EXERCISE MATERIALS Block Start

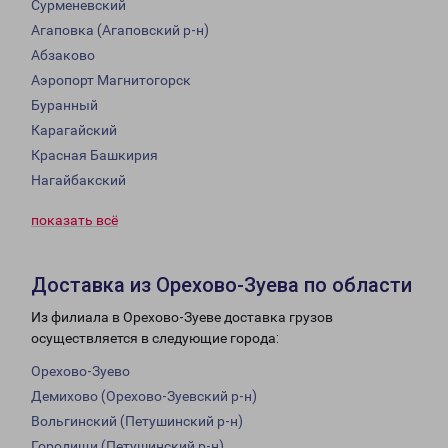
Сурменевский
Агаповка (Агаповский р-н)
Абзаково
Аэропорт Магнитогорск
Буранный
Карагайский
Красная Башкирия
Нагайбакский
показать всё
Доставка из Орехово-Зуева по области
Из филиала в Орехово-Зуеве доставка грузов
осуществляется в следующие города:
Орехово-Зуево
Демихово (Орехово-Зуевский р-н)
Вольгинский (Петушинский р-н)
Городищи (Петушинский р-н)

EXERCISE MATERIALS Block End

**INSTRUCTIONS FOR THE TASK**
Would you retype each line above exactly and skip every image?

**FINISHED EXERCISE**
Сурменевский
Агаповка (Агаповский р-н)
Абзаково
Аэропорт Магнитогорск
Буранный
Карагайский
Красная Башкирия
Нагайбакский
показать всё
Доставка из Орехово-Зуева по области
Из филиала в Орехово-Зуеве доставка грузов
осуществляется в следующие города:
Орехово-Зуево
Демихово (Орехово-Зуевский р-н)
Вольгинский (Петушинский р-н)
Городищи (Петушинский р-н)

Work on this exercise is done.